10th Solution Summary

First of all, thanks to Petfinder.my and kaggle for hosting this great competition. And congratulations to the winners!Thanks to my teammates for their efforts. Here is our solution.

FEATURE ENGINEER

As our team name,Stacking is all you need. We have 4 group features:

features one:

  • 1)clean breed
 def deal_breed(df):
        if df['Breed1']==df['Breed2']:
            df['Breed2']=0
        if df['Breed1']!=307 & df['Breed2']==307:
            temp=df["Breed1"]
            df['Breed1']=df['Breed2']
            df['Breed2']=temp
        return df
    
  • 2)res features:
 def get_res_feat(df):
        temp=pd.DataFrame(index=range(1))
        temp['RescuerID']=df['RescuerID'].values[0]
        temp['res_type_cnt']=len(df['Type'].unique())
        temp['res_breed_cnt']=len(df['Breed1'].unique())
        temp['res_breed_mode']=df['Breed1'].mode()
        temp['res_fee_mean']=df['Fee'].mean()
        temp['res_Quantity_sum']=df['Quantity'].sum()
        temp['res_MaturitySize_mean']=df['MaturitySize'].mean()
        temp['res_Description_unique']=len(df['Description'].unique())
        return temp
  • 3)meta features from public kernel
  • 4)Description features:
  • tfidf+svg
  • desc+type+breed+color->tfidf+svg/nmf/lda
  • desc+type+breed+color->countvec+svg/lda
  • desc->wordbatch+svg
  • 5)category_col onehot+svg
  • 6)densenet121 extract img features+svg
  • 7)state features (external data)
  • state population density
  • state_rank(according to state population density)
  • 8)mean target encode with breed(breed=breed1+breed2) boost 0.007(from 0.463 to 0.470)
  • 9)linear model oof
  • use 1-7 features to build some leaner model ,get linear model oof.

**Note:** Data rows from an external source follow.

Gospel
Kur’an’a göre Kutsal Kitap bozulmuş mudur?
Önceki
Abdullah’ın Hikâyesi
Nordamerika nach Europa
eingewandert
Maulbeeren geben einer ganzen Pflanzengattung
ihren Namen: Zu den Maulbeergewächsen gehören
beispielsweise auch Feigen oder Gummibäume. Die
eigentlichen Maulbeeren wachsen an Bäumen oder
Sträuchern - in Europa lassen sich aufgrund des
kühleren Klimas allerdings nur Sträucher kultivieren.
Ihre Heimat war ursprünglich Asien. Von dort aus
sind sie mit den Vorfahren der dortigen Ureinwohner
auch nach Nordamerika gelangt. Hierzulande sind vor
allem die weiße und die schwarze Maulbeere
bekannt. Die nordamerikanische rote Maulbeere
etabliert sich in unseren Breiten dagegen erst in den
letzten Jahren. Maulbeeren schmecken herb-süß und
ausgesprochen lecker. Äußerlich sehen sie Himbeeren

with thease 101 dim features and multi-classify LGB (BEST SINGLE MODEL LB 0.471)

NOTE:

get multi-classify result and optimize it: sum([0,1,2,3,4]*prob_matrix)

class_list=[0,1,2,3,4]
pred_test_y=np.array([sum(pred_test_y[ix]*class_list) for ix in range(len(pred_test_y[:,0]))]) 

features two

In the early competition, I forked from the public kernel (lb 0.444)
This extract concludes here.